NEW YORK -- Finally, Wall Street is making some progress, with five straight winning weeks that pushed the Dow Jones industrials back above 9,000.
The market's broader gauges are also advancing with the Standard & Poor's rising for five weeks in a row, and the Nasdaq composite claiming three consecutive winning weeks.
But because the stock market tends to look forward rather than revel in the past, analysts warn that it might suffer setbacks in the coming weeks, as companies issue their third-quarter earnings warnings, another series of economic reports is released and the nation marks the anniversary of the terror attacks.
Many analysts believe the market hit a low in a grueling 11-week sell-off that ended three weeks ago. The Dow has regained 1,170 points since its July 23 low of 7,702.34. On Thursday, the blue chips also made their first close above 9,000 for the first time since July 9, although they fell back on Friday.
This past week also marked the first time in nine months that the major indexes all had three consecutive weekly gains. The last time that happened was the three-week period ending Nov. 23.
"I think the capitulation stage is behind us," said Kevin Caron, market strategist at Ryan, Beck & Co.
But market observers are wary of getting too excited too soon, acknowledging that September is likely to be trying for Wall Street.
Many in the investment community are uncertain how investors will handle the one-year anniversary of the attacks, but they do expect the economy to weigh on the market.
"What we're going to have to look for now are signs of improvements" as economic reports are released during the course of the month, Caron said.
Companies' third-quarter profit forecasts - whether they are good, bad or as expected - will also play a role in how stocks fare.
Analysts say the market's next big test will come the first week in September when the Institute for Supply Management reports on manufacturing activity in August and the Labor Department reports on employment for August.

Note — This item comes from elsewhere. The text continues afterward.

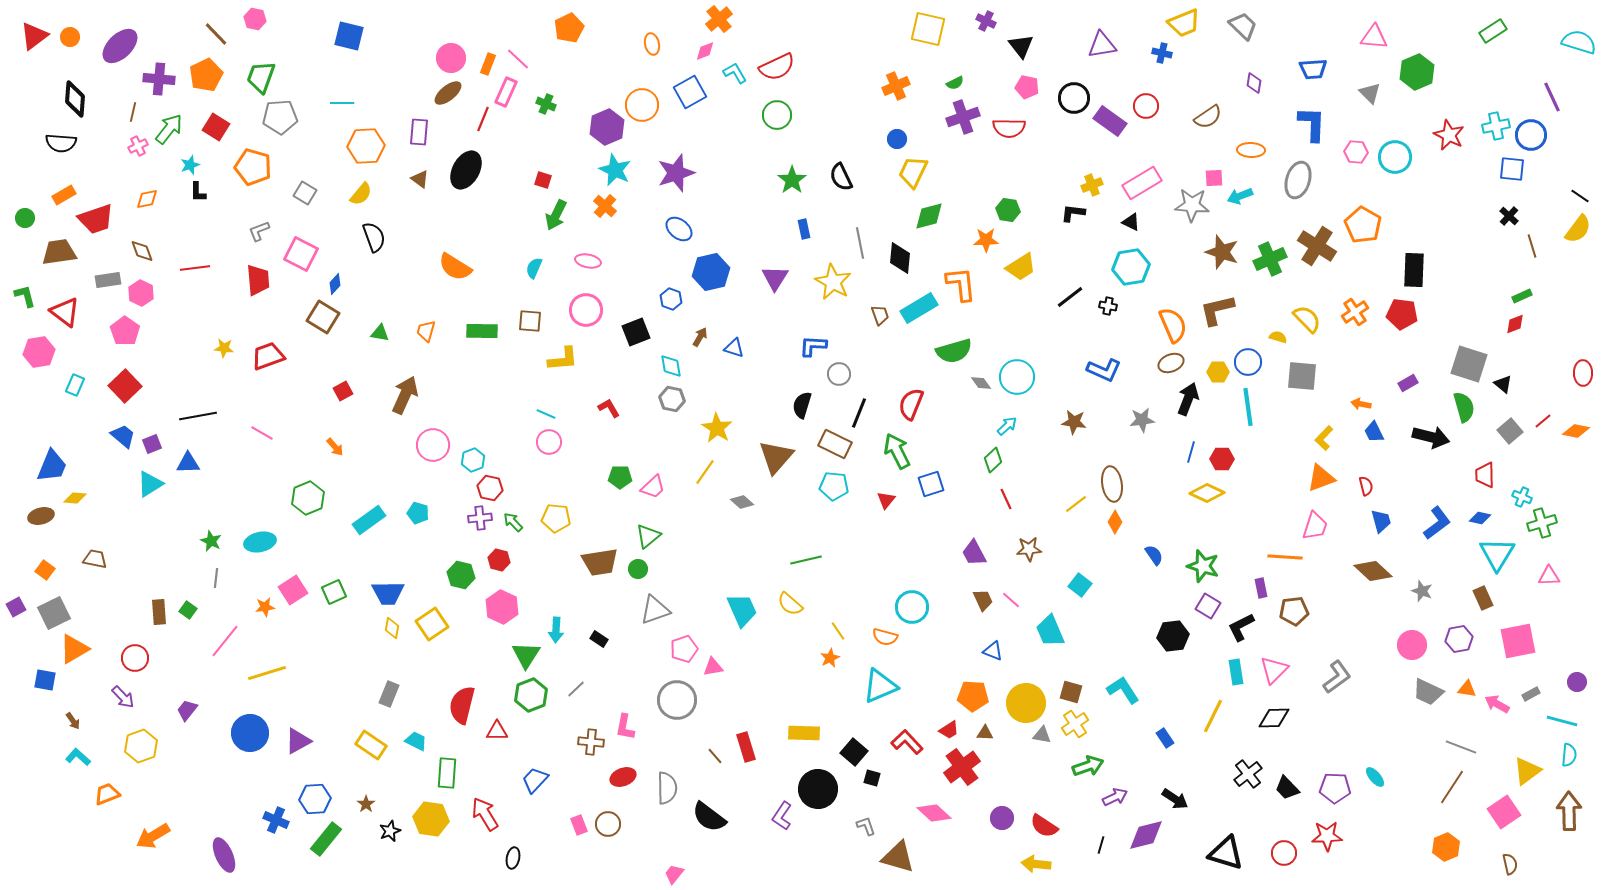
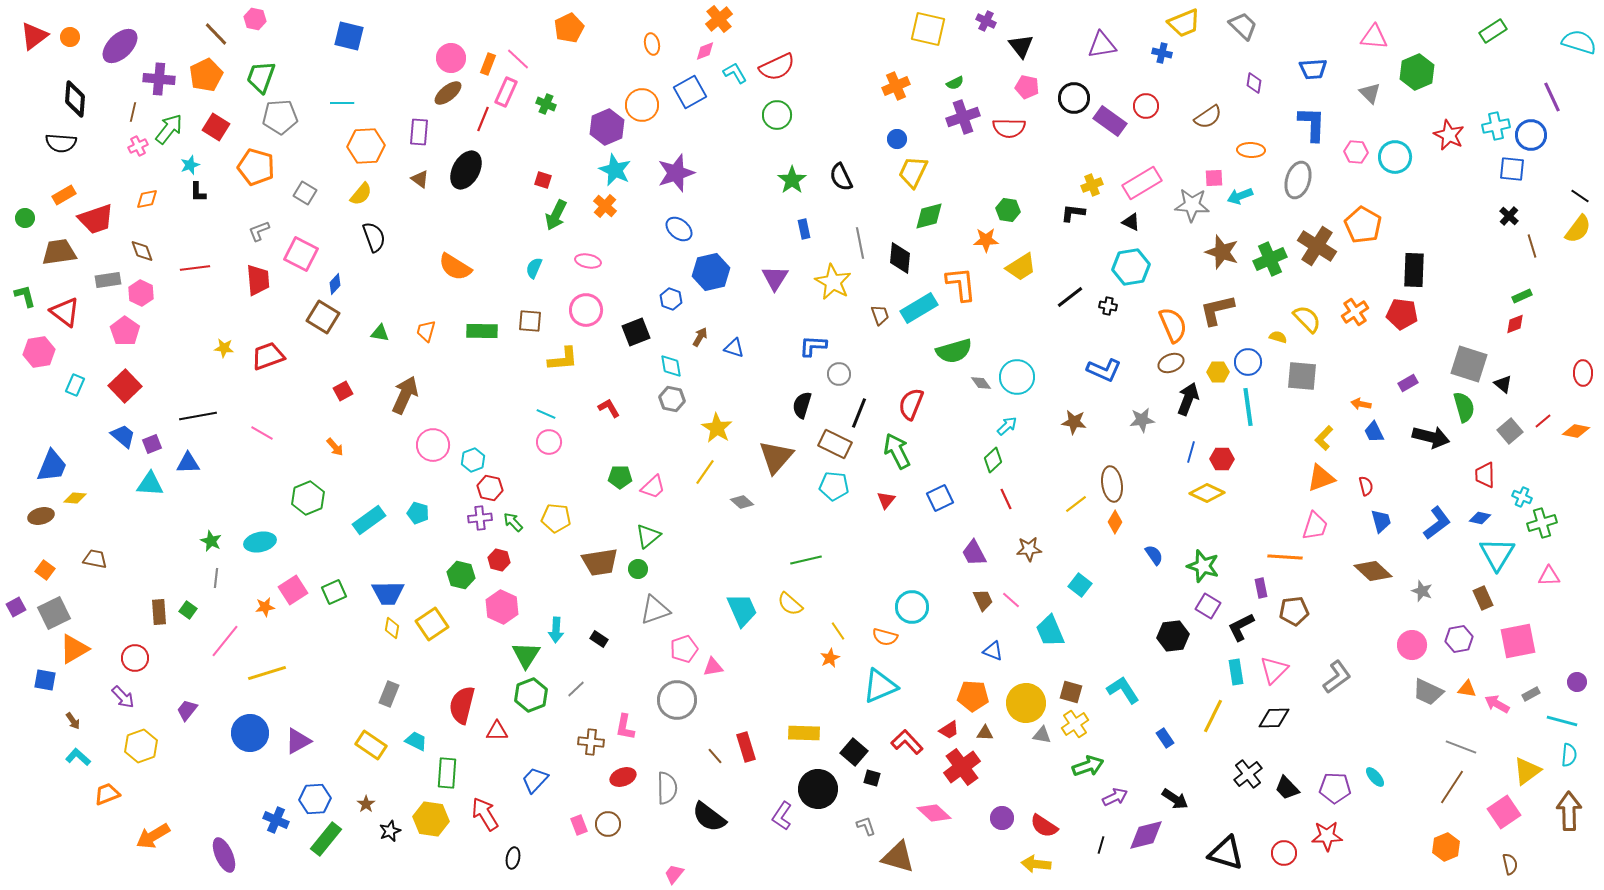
orange pentagon at (253, 167): moved 3 px right
cyan triangle at (150, 484): rotated 36 degrees clockwise
blue square at (931, 484): moved 9 px right, 14 px down; rotated 8 degrees counterclockwise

Thinking longer-term, however, some observers caution against reading too much into the market's recent strides. And, no matter if the economic news turns positive, the fact is that no one is ready to declare the bear market over yet.
"This rally looks like, acts like and feels like every big bear market rally that has happened in the past," said Gary Kaltbaum, market technician for Investors' Edge Partners in Orlando. "They make you feel better. They suck you in and then bury you a few months later."